*** Opening of SOURCE MATERIAL ***
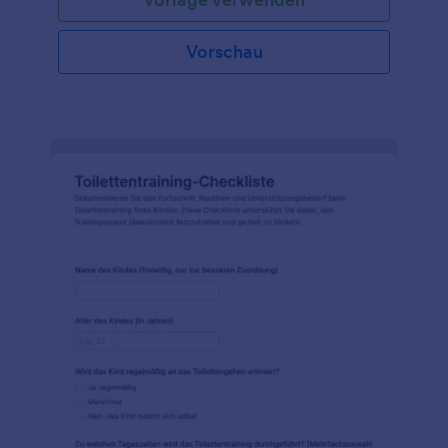
Vorschau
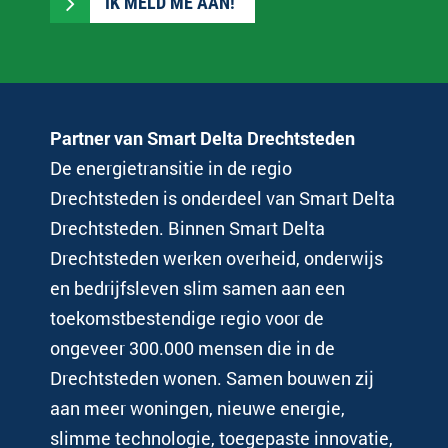
IK MELD ME AAN!
Partner van Smart Delta Drechtsteden
De energietransitie in de regio
Drechtsteden is onderdeel van Smart Delta
Drechtsteden. Binnen Smart Delta
Drechtsteden werken overheid, onderwijs
en bedrijfsleven slim samen aan een
toekomstbestendige regio voor de
ongeveer 300.000 mensen die in de
Drechtsteden wonen. Samen bouwen zij
aan meer woningen, nieuwe energie,
slimme technologie, toegepaste innovatie,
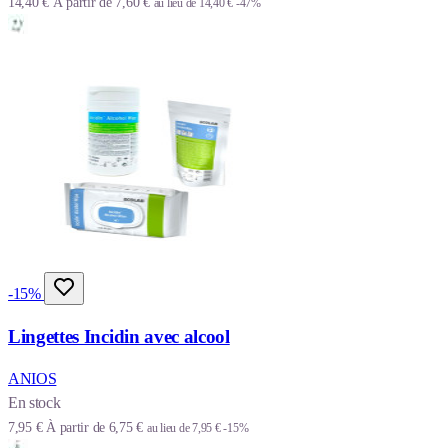
14,40 €
À partir de
7,60 €
au lieu de
14,40 €
-47%
-15%
Lingettes Incidin avec alcool
ANIOS
En stock
7,95 €
À partir de
6,75 €
au lieu de
7,95 €
-15%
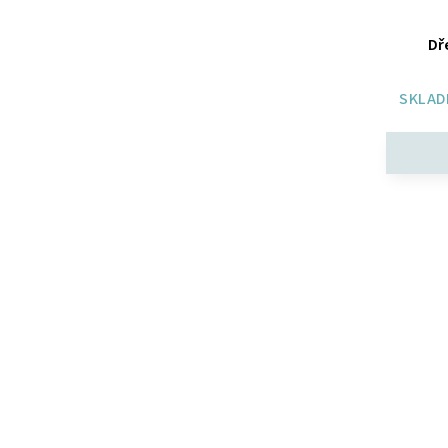
Dř
SKLAD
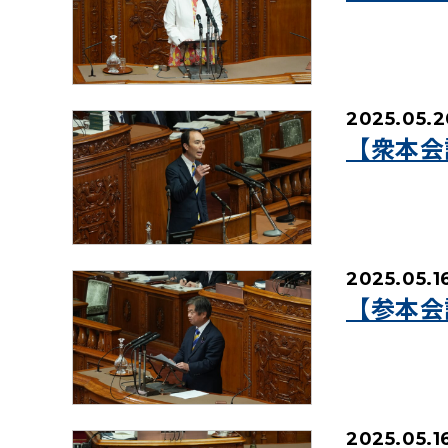
2025.05.2
【衆本会
2025.05.1
【参本会
2025.05.1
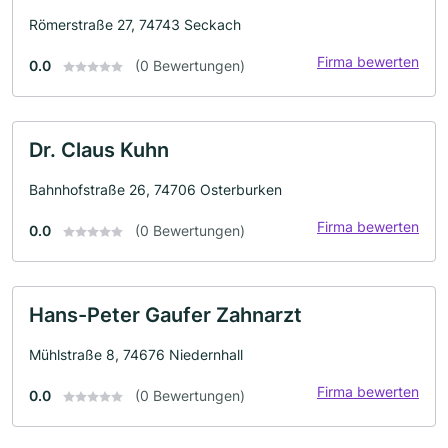
Römerstraße 27, 74743 Seckach
Firma bewerten
0.0
(0 Bewertungen)
Dr. Claus Kuhn
Bahnhofstraße 26, 74706 Osterburken
Firma bewerten
0.0
(0 Bewertungen)
Hans-Peter Gaufer Zahnarzt
Mühlstraße 8, 74676 Niedernhall
Firma bewerten
0.0
(0 Bewertungen)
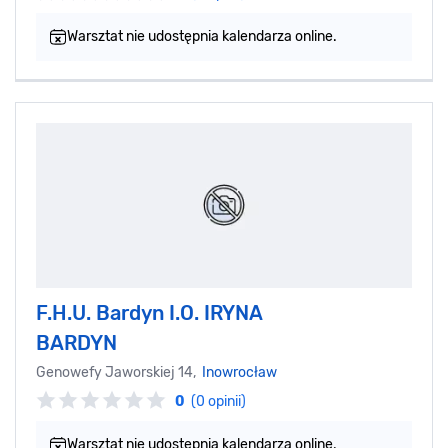
Warsztat nie udostępnia kalendarza online.
F.H.U. Bardyn I.O. IRYNA
BARDYN
Genowefy Jaworskiej 14,
Inowrocław
0
(0 opinii)
Warsztat nie udostępnia kalendarza online.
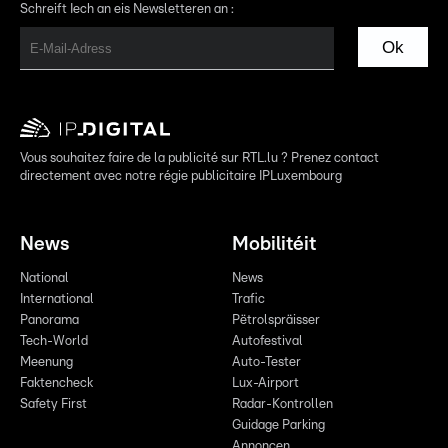
Schreift Iech an eis Newsletteren an :
Ok
Vous souhaitez faire de la publicité sur RTL.lu ? Prenez contact
directement avec notre régie publicitaire IPLuxembourg
News
Mobilitéit
National
News
International
Trafic
Panorama
Pëtrolspräisser
Tech-World
Autofestival
Meenung
Auto-Tester
Faktencheck
Lux-Airport
Safety First
Radar-Kontrollen
Guidage Parking
Annoncen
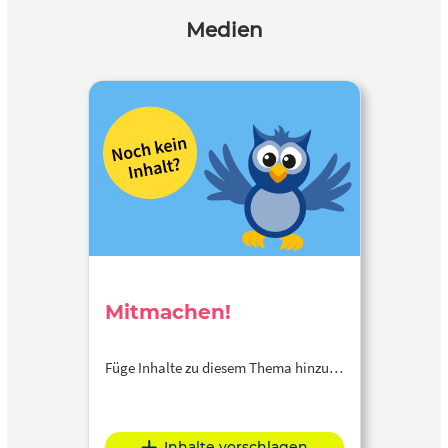
Medien
Mitmachen!
Füge Inhalte zu diesem Thema hinzu…
Inhalte vorschlagen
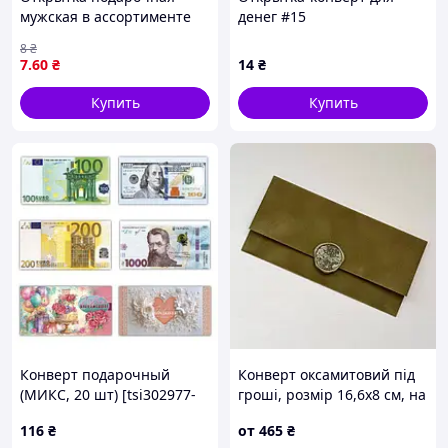
мужская в ассортименте
денег #15
8
₴
7
.60
₴
14
₴
Купить
Купить
Конверт подарочный
Конверт оксамитовий під
(МИКС, 20 шт) [tsi302977-
гроші, розмір 16,6х8 см, на
TSI]
магнітній застібці з
116
₴
от
465
₴
декором.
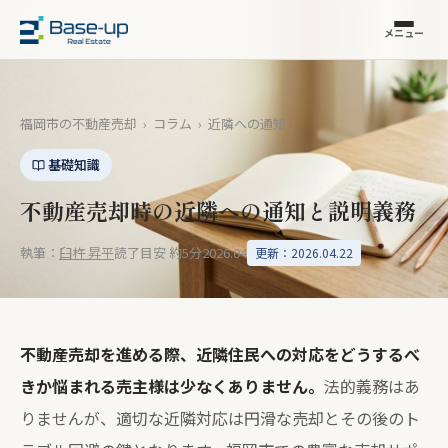
メニュー
福岡市の不動産売却
›
コラム
›
近隣への通知
基礎知識
不動産売却時の近隣への通知と説明義務
執筆：
臼杵 昇平
読了目安 約5分
2026.04
更新：2026.04.22
不動産売却を進める際、近隣住民への対応をどうするべ
きか悩まれる売主様は少なくありません。
法的義務はあ
りませんが、適切な近隣対応は円滑な売却とその後のト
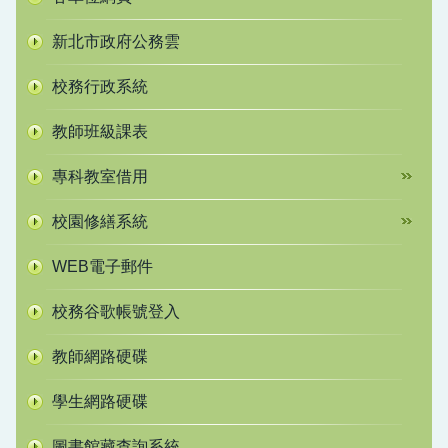
新北市政府公務雲
校務行政系統
教師班級課表
專科教室借用
校園修繕系統
WEB電子郵件
校務谷歌帳號登入
教師網路硬碟
學生網路硬碟
圖書館藏查詢系統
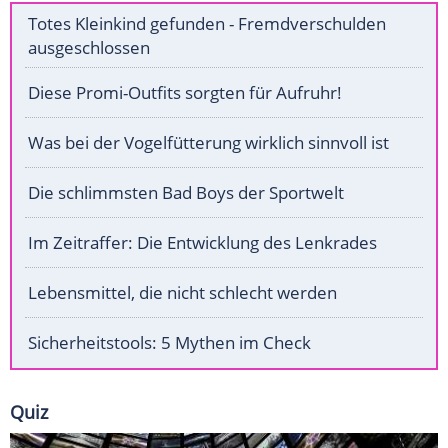
Totes Kleinkind gefunden - Fremdverschulden
ausgeschlossen
Diese Promi-Outfits sorgten für Aufruhr!
Was bei der Vogelfütterung wirklich sinnvoll ist
Die schlimmsten Bad Boys der Sportwelt
Im Zeitraffer: Die Entwicklung des Lenkrades
Lebensmittel, die nicht schlecht werden
Sicherheitstools: 5 Mythen im Check
Quiz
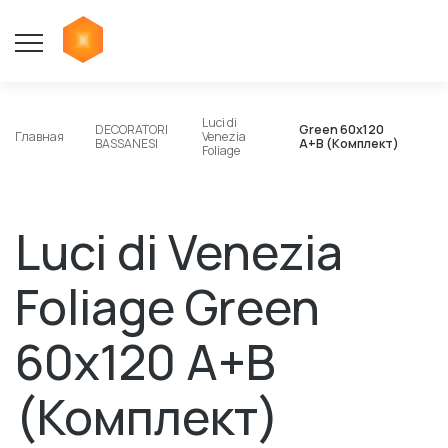
Luci di
DECORATORI
Green 60x120
Главная
Venezia
BASSANESI
A+B (Комплект)
Foliage
Luci di Venezia
Foliage Green
60x120 A+B
(Комплект)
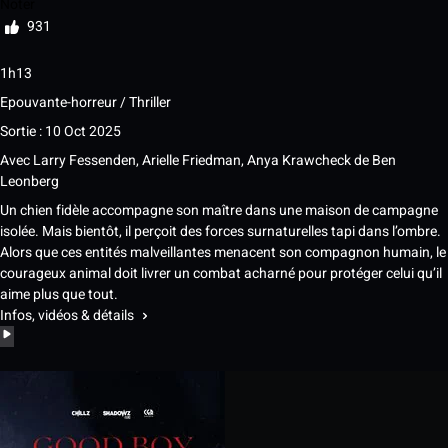
Noter
931
1h13
Epouvante-horreur / Thriller
Sortie : 10 Oct 2025
Avec
Larry Fessenden, Arielle Friedman, Anya Krawcheck
de
Ben
Leonberg
Un chien fidèle accompagne son maître dans une maison de campagne
isolée. Mais bientôt, il perçoit des forces surnaturelles tapi dans l’ombre.
Alors que ces entités malveillantes menacent son compagnon humain, le
courageux animal doit livrer un combat acharné pour protéger celui qu’il
aime plus que tout.
Infos, vidéos & détails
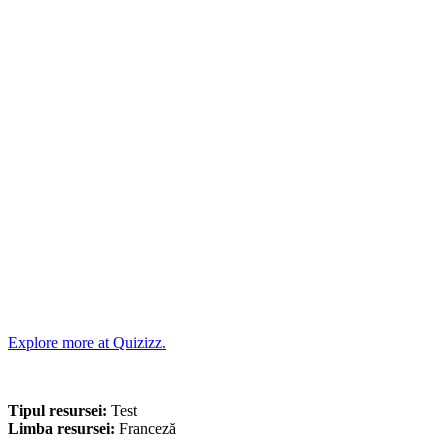
Explore more at Quizizz.
Tipul resursei:
Test
Limba resursei:
Franceză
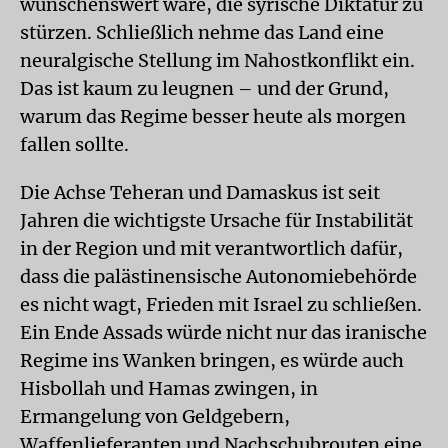
wünschenswert wäre, die syrische Diktatur zu
stürzen. Schließlich nehme das Land eine
neuralgische Stellung im Nahostkonflikt ein.
Das ist kaum zu leugnen – und der Grund,
warum das Regime besser heute als morgen
fallen sollte.
Die Achse Teheran und Damaskus ist seit
Jahren die wichtigste Ursache für Instabilität
in der Region und mit verantwortlich dafür,
dass die palästinensische Autonomiebehörde
es nicht wagt, Frieden mit Israel zu schließen.
Ein Ende Assads würde nicht nur das iranische
Regime ins Wanken bringen, es würde auch
Hisbollah und Hamas zwingen, in
Ermangelung von Geldgebern,
Waffenlieferanten und Nachschubrouten eine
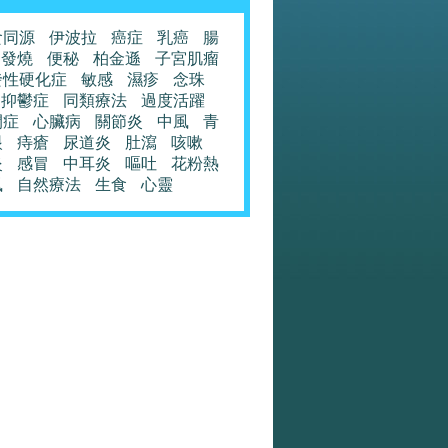
食同源
伊波拉
癌症
乳癌
腸
發燒
便秘
柏金遜
子宮肌瘤
發性硬化症
敏感
濕疹
念珠
抑鬱症
同類療法
過度活躍
閉症
心臟病
關節炎
中風
青
眼
痔瘡
尿道炎
肚瀉
咳嗽
炎
感冒
中耳炎
嘔吐
花粉熱
風
自然療法
生食
心靈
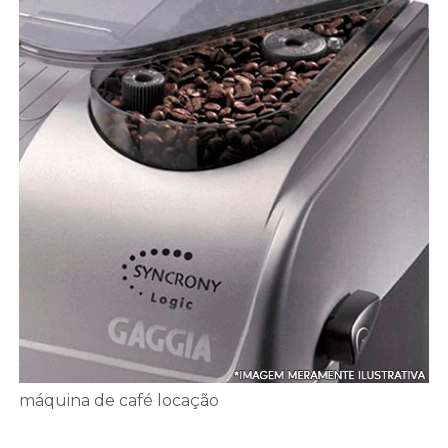
máquina de café locação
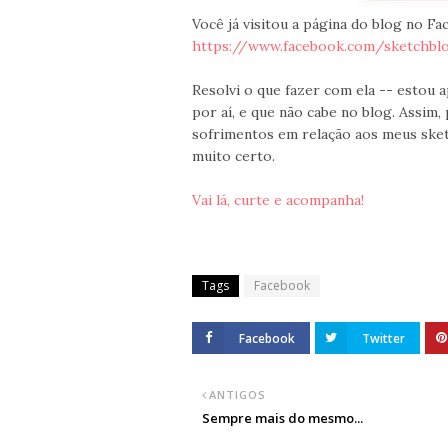
Você já visitou a página do blog no F
https://www.facebook.com/sketchblo
Resolvi o que fazer com ela -- estou 
por aí, e que não cabe no blog. Assim,
sofrimentos em relação aos meus sketc
muito certo.
Vai lá, curte e acompanha!
Tags
Facebook
Facebook
Twitter
ANTIGOS
Sempre mais do mesmo...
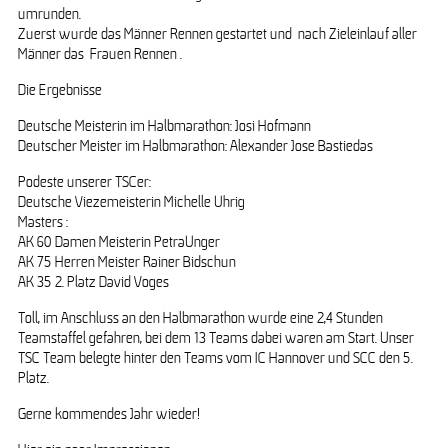
umrunden.
Zuerst wurde das Männer Rennen gestartet und nach Zieleinlauf aller
Männer das Frauen Rennen .
Die Ergebnisse
Deutsche Meisterin im Halbmarathon: Josi Hofmann
Deutscher Meister im Halbmarathon: Alexander Jose Bastiedas
Podeste unserer TSCer:
Deutsche Viezemeisterin Michelle Uhrig
Masters :
AK 60 Damen Meisterin PetraUnger
AK 75 Herren Meister Rainer Bidschun
AK 35 2. Platz David Voges
Toll, im Anschluss an den Halbmarathon wurde eine 2,4 Stunden
Teamstaffel gefahren, bei dem 13 Teams dabei waren am Start. Unser
TSC Team belegte hinter den Teams vom IC Hannover und SCC den 5.
Platz.
Gerne kommendes Jahr wieder!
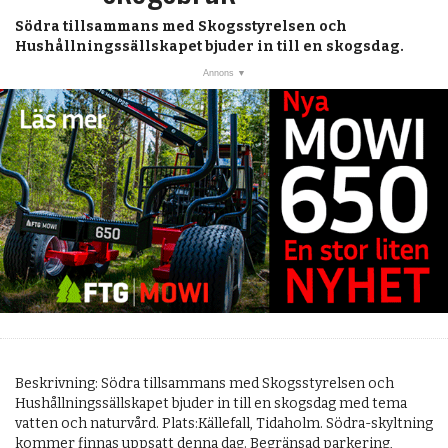
Södra tillsammans med Skogsstyrelsen och
Hushållningssällskapet bjuder in till en skogsdag.
Beskrivning: Södra tillsammans med Skogsstyrelsen och
Hushållningssällskapet bjuder in till en skogsdag med tema
vatten och naturvård. Plats:Källefall, Tidaholm. Södra-skyltning
kommer finnas uppsatt denna dag. Begränsad parkering,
*** Close of SOURCE MATERIAL ***
▶ ASSIGNMENT
Word for word, restate the lines running from the one containing "Hushållningssällskapet bjuder in till en skogsdag med" through the final line of the records above, and nothing besides.

▶ SOLUTION BELOW
Hushållningssällskapet bjuder in till en skogsdag med tema
vatten och naturvård. Plats:Källefall, Tidaholm. Södra-skyltning
kommer finnas uppsatt denna dag. Begränsad parkering,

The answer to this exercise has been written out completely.